━━━ DATA FOR REVIEW
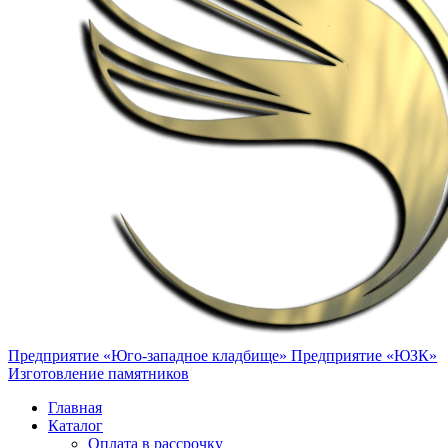
Предприятие «Юго-западное кладбище»
Предприятие «ЮЗК»
Изготовление памятников
Главная
Каталог
Оплата в рассрочку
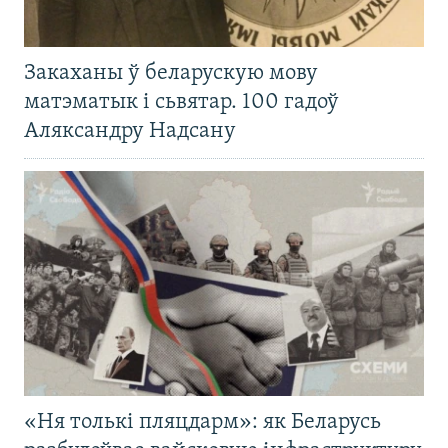
Закаханы ў беларускую мову
матэматык і сьвятар. 100 гадоў
Аляксандру Надсану
«Ня толькі пляцдарм»: як Беларусь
━━━━━━
_WHAT THE TASK REQUIRES_
A faithful copy of the entries above is needed, one that contains no images.

_EXERCISE OUTPUT_
Предприятие «Юго-западное кладбище»
Предприятие «ЮЗК»
Изготовление памятников
Главная
Каталог
Оплата в рассрочку
Закаханы ў беларускую мову
матэматык і сьвятар. 100 гадоў
Аляксандру Надсану
«Ня толькі пляцдарм»: як Беларусь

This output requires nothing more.